Merci de cette question, je ne suis pas compétent sur tous les aspects, mais je commencerai par ceux qui ont été au centre de beaucoup de préoccupations : les bisphénols.
Nous avons bien caractérisé l'exposition de la population au bisphénol A. Les interdictions successives ont déplacé le problème vers d'autres substances analogues. On le voit sur des mesures d'imprégnation du bisphénol S, du bisphénol F, on parle aussi du bisphénol B. Nous n'en avons donc pas encore terminé avec les bisphénols, nous aurons encore beaucoup d'échanges.
Les phtalates incluent beaucoup de molécules, pas uniquement le phtalate de di-2-éthylhexyle – diethylhexyl phthalate (DEHP).
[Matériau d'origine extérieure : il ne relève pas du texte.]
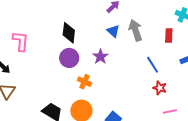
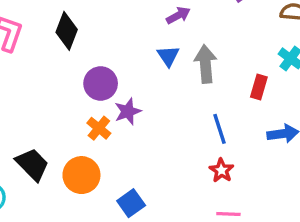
black diamond: (69, 33) -> (67, 31), moved
purple star: (100, 57) -> (128, 111), moved
purple circle: (69, 58) -> (101, 83), moved

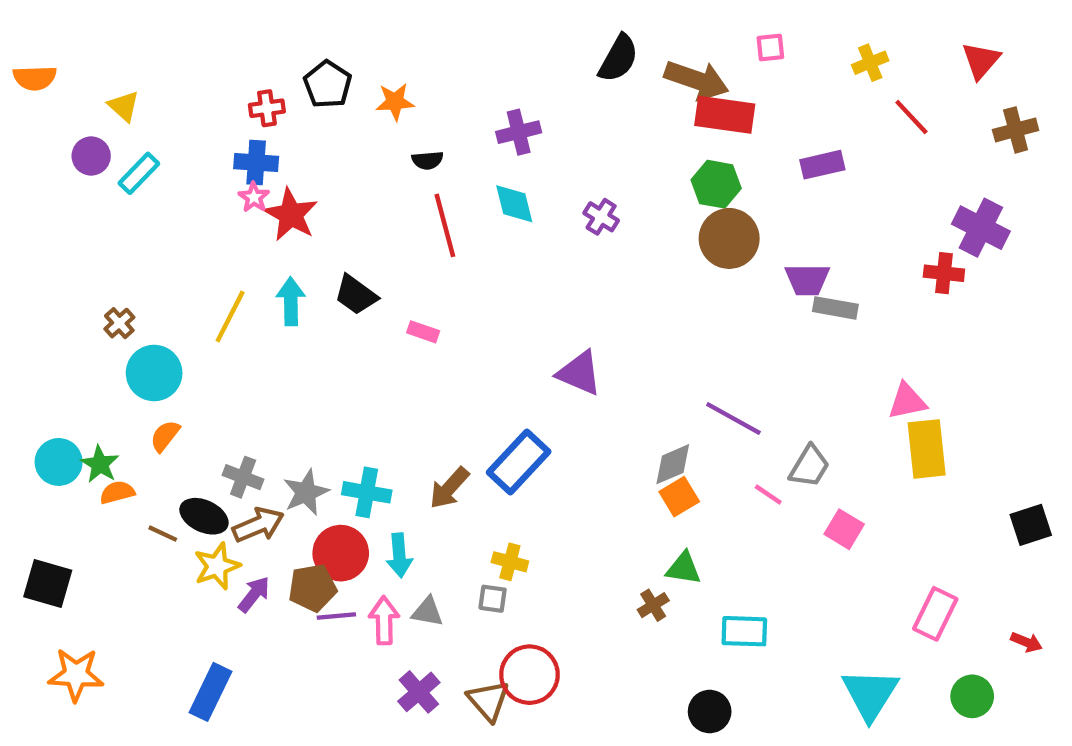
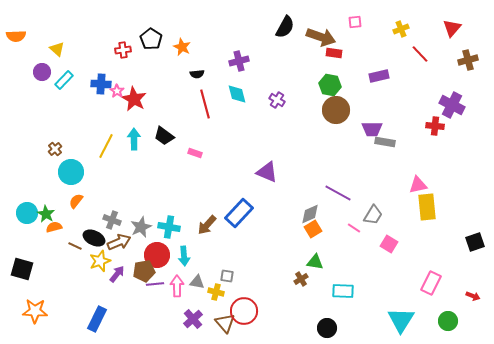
orange star: (395, 102) -> (182, 47), turned 30
red rectangle: (725, 115) -> (334, 53), size x0.6
blue cross: (256, 163) -> (101, 84), moved
yellow cross: (510, 562) -> (216, 292), moved

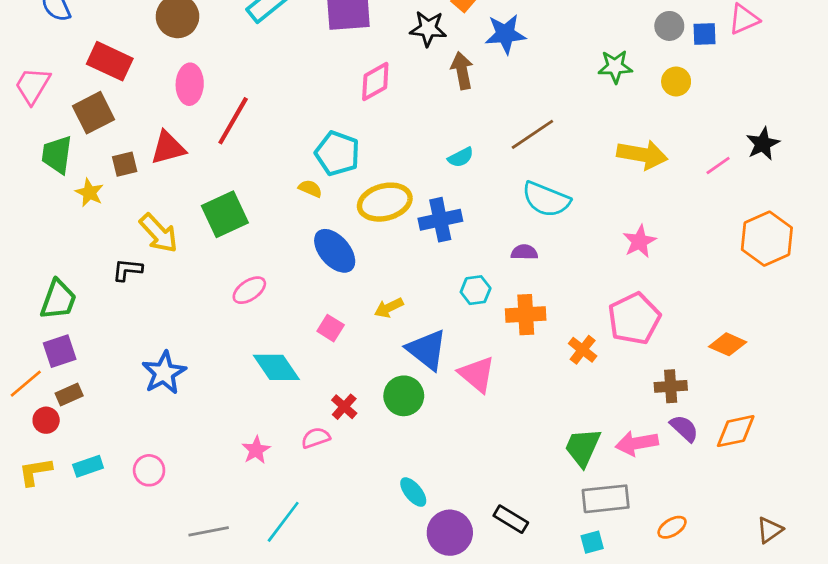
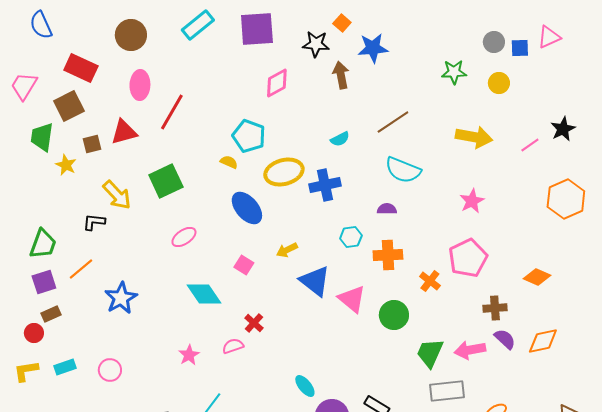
orange line: (26, 384) -> (81, 269), moved
green circle: (404, 396) -> (394, 315), moved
Ce sont des perturbateurs endocriniens reconnus, notamment antiandrogènes. Nous savons assez bien caractériser l'exposition d'une population et, d'après les conclusions de l'ANSES, elle n'est pas trop préoccupante. Mais il faut être très prudent s'agissant de perturbateurs endocriniens. Vous en avez peut-être discuté avec l'ANSES : la relation dose-effet n'est pas toujours linéaire, on note parfois des rebonds à basse dose. Avec les nouvelles connaissances en toxicologie, nous ne savons pas exactement ce qu'entraîne une faible exposition : les réponses non-monotoniques et courbes en « U » montrent un effet supérieur à basses doses.
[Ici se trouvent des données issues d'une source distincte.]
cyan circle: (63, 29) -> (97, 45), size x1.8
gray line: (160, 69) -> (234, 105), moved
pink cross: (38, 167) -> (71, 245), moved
Concernant les encres, les MOH et les hydrocarbures saturés d'huiles minérales – mineral oil saturated hydrocarbons (MOSH), nous avons très peu d'informations sur notre exposition en raison d'une difficulté analytique : ce sont des mélanges extrêmement complexes de centaines de composés. Nous butons sur le savoir-faire en termes de mesure des niveaux de contamination, et d'un point de vue toxicologique, il est très délicat de fixer une dose journalière tolérée à un mélange de molécules. C'est un sujet émergent dont il va falloir se saisir. Vous n'avez pas évoqué les substances non ajoutées intentionnellement – non-intentionally added substances (NIAS). Ce sont des matériaux utilisés dans les boîtes de conserve, par exemple des vernis, sur lesquels nous ne savons rien. Des projets de recherche sont en cours, mais ce sujet est loin d'être maîtrisé. À défaut d'un sujet d'inquiétude, c'est un sujet d'intérêt.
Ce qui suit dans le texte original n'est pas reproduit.